Ms Raffel said the Queensland Art Gallery had the largest single collection of Fairweather's paintings.
'Many of these are featured in the exhibition, including eight from a group of recent gifts from benefactor Win Schubert that have further boosted the Gallery's holdings of this important artist's work,' she said.
'Also included are key loans from university and regional collections, and a number of works from private collections, rarely seen in public.'
Following an early life of restless travel, which included his infamous 1952 raft trip from Darwin to East Timor, Fairweather settled in a hut on Queensland's Bribie Island at the age of 61.
Ms Raffel said the radiant paintings he executed there are considered the best of his career, reflecting a unique take on his surroundings on Bribie.
'The Gallery is pleased to present this latest exhibition as part of the Xstrata Coal Queensland Artists' Gallery program. This partnership enables us to tell stories of Queensland art, and Fairweather's late work is an essential chapter,' Ms Raffel said.
'Ian Fairweather: Late Works 1953-1974', curated by QAGOMA Curator of Australian Art to 1975 Angela Goddard, follows major retrospectives of the artist's paintings at QAG in 1994 and 1965.

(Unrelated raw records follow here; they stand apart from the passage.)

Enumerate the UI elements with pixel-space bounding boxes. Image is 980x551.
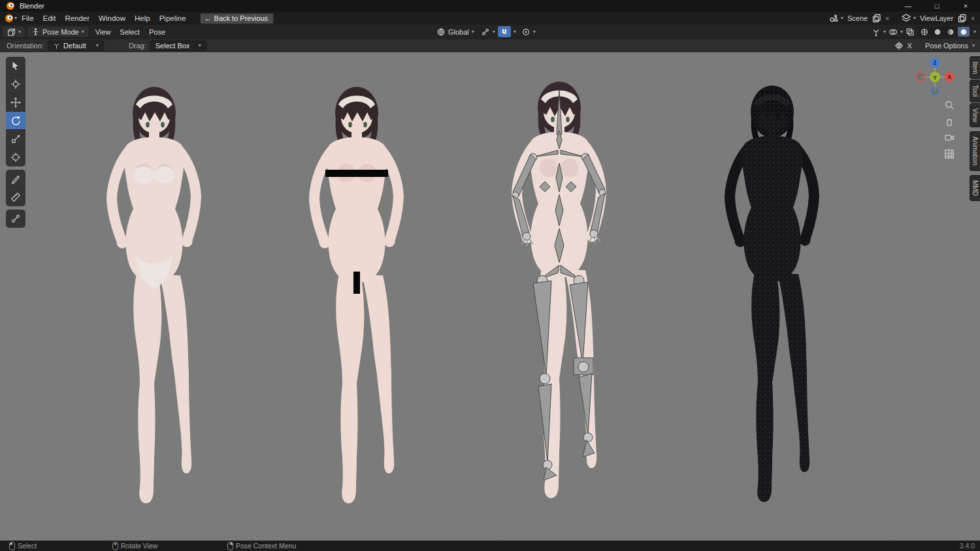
gizmo-x-label: X [947,74,951,80]
magnet-icon [500,28,508,36]
minimize-button[interactable]: — [894,0,923,12]
tab-view[interactable]: View [970,103,980,128]
zoom-icon[interactable] [943,99,955,111]
chevron-down-icon: ▾ [82,29,84,35]
tool-measure[interactable] [6,188,25,206]
character-model-censored[interactable] [314,87,399,503]
tool-scale[interactable] [6,130,25,148]
viewport-toggles: ▾ ▾ ▾ [872,26,976,37]
sidebar-tabs: Item Tool View Animation MMD [970,56,980,202]
shading-rendered-button[interactable] [958,27,970,37]
menu-file[interactable]: File [17,13,39,24]
cursor-crosshair-icon [10,79,21,89]
tab-animation[interactable]: Animation [970,131,980,170]
menu-window[interactable]: Window [94,13,130,24]
tool-cursor[interactable] [6,75,25,93]
chevron-down-icon[interactable]: ▾ [900,29,903,35]
mirror-icon[interactable] [894,41,904,50]
tab-item[interactable]: Item [970,56,980,79]
chevron-down-icon[interactable]: ▾ [973,29,976,35]
proportional-editing-icon[interactable] [521,27,531,37]
pan-hand-icon[interactable] [943,116,955,127]
pose-options-dropdown[interactable]: Pose Options [925,42,968,50]
blender-version: 3.4.0 [960,541,975,551]
chevron-down-icon: ▾ [96,43,99,48]
chevron-down-icon[interactable]: ▾ [493,29,495,35]
character-model-armature[interactable] [512,82,606,498]
menu-select[interactable]: Select [115,27,144,37]
new-scene-icon[interactable] [872,13,882,24]
snap-toggle[interactable] [498,26,511,37]
tool-rotate[interactable] [6,112,25,130]
rotate-icon [10,116,21,126]
new-viewlayer-icon[interactable] [957,13,968,24]
orientation-dropdown[interactable]: Default ▾ [48,40,104,51]
back-arrow-icon: ← [204,14,212,22]
scene-canvas[interactable] [0,52,980,541]
tab-mmd[interactable]: MMD [970,175,980,201]
tool-pose-breakdowner[interactable] [6,210,25,228]
shading-wireframe-button[interactable] [919,27,930,37]
mode-selector[interactable]: Pose Mode ▾ [27,27,88,37]
close-button[interactable]: × [951,0,980,12]
gizmo-axis-negx[interactable] [917,73,925,82]
scene-selector[interactable]: Scene [845,14,870,22]
remove-viewlayer-icon[interactable]: × [970,15,976,22]
maximize-button[interactable]: □ [923,0,951,12]
camera-view-icon[interactable] [943,132,955,144]
menu-pose[interactable]: Pose [144,27,170,37]
show-gizmo-icon[interactable] [872,27,881,37]
chevron-down-icon[interactable]: ▾ [883,29,886,35]
blender-menu-logo-icon[interactable] [4,13,14,24]
mouse-left-icon [9,542,15,550]
gizmo-axis-negz[interactable] [931,87,939,96]
chevron-down-icon[interactable]: ▾ [472,29,474,35]
tab-tool[interactable]: Tool [970,80,980,102]
status-context-menu: Pose Context Menu [227,541,296,551]
navigation-gizmo[interactable]: Z X Y [913,55,956,99]
pose-options-region: X Pose Options ▾ [894,41,975,50]
menu-render[interactable]: Render [60,13,94,24]
mirror-x-toggle[interactable]: X [907,42,912,50]
tool-annotate[interactable] [6,170,25,188]
shading-material-button[interactable] [945,27,956,37]
3d-viewport[interactable]: Z X Y Item Tool View Anima [0,52,980,541]
tool-tweak[interactable] [6,57,25,75]
orientation-selector[interactable]: Global [448,28,469,36]
pivot-point-icon[interactable] [481,27,490,37]
xray-toggle-icon[interactable] [906,27,915,37]
ortho-grid-icon[interactable] [943,148,955,160]
viewlayer-selector[interactable]: ViewLayer [918,14,955,22]
scene-browse-icon[interactable] [828,13,839,24]
unlink-scene-icon[interactable]: × [884,15,890,22]
viewlayer-browse-icon[interactable] [901,13,911,24]
chevron-down-icon[interactable]: ▾ [913,16,916,21]
chevron-down-icon[interactable]: ▾ [533,29,536,35]
menu-bar: ▾ File Edit Render Window Help Pipeline … [0,12,980,25]
menu-edit[interactable]: Edit [39,13,61,24]
character-model-wireframe[interactable] [713,76,831,520]
drag-dropdown[interactable]: Select Box ▾ [150,40,206,51]
tool-move[interactable] [6,93,25,112]
menu-help[interactable]: Help [130,13,155,24]
chevron-down-icon[interactable]: ▾ [841,16,843,21]
drag-label: Drag: [129,42,146,50]
show-overlays-icon[interactable] [889,27,898,37]
tool-settings-bar: Orientation: Default ▾ Drag: Select Box … [0,39,980,52]
editor-type-button[interactable]: ▾ [3,27,25,37]
gizmo-y-label: Y [933,74,937,81]
mouse-right-icon [227,542,233,550]
chevron-down-icon[interactable]: ▾ [972,43,975,48]
censor-bar-top [325,170,388,177]
mode-label: Pose Mode [42,28,79,36]
tool-transform[interactable] [6,148,25,166]
viewport-editor-icon [7,27,16,37]
chevron-down-icon[interactable]: ▾ [514,29,516,35]
shading-solid-button[interactable] [932,27,943,37]
orientation-label: Orientation: [7,42,44,50]
tweak-cursor-icon [10,61,21,71]
menu-pipeline[interactable]: Pipeline [155,13,191,24]
back-to-previous-button[interactable]: ← Back to Previous [200,13,274,24]
character-model-textured[interactable] [112,87,196,503]
menu-view[interactable]: View [91,27,116,37]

'Drawing on his immediate surroundings, as well as memories of his international travels, Fairweather painted complex, layered works during this period as he explored the many themes that fascinated him throughout his long career,' Ms Goddard said.
'The exhibition includes a strong representation of his brief excursion into complete abstraction in the late 1950s, and shows his enduring interest in the language and culture of China, where he had previously lived and worked.'
Ms Goddard said highlights would include the QAG Collection work Kite flying 1958, and two of his series of works on religious themes, Gethsemane 1958, from the collection of Philip Bacon, AM, and Epiphany 1962 from the QAG Collection.
Among the gifts from Win Schubert featured in the exhibition is Chi-tien drunk - carried home 1964, from the series Fairweather painted to accompany his translation of the Chinese folk tale A Drunken Buddha, published by University of Queensland Press in 1965. It is joined by another work from the series, Chi-tien stands on his head 1964, from the UQ Collection.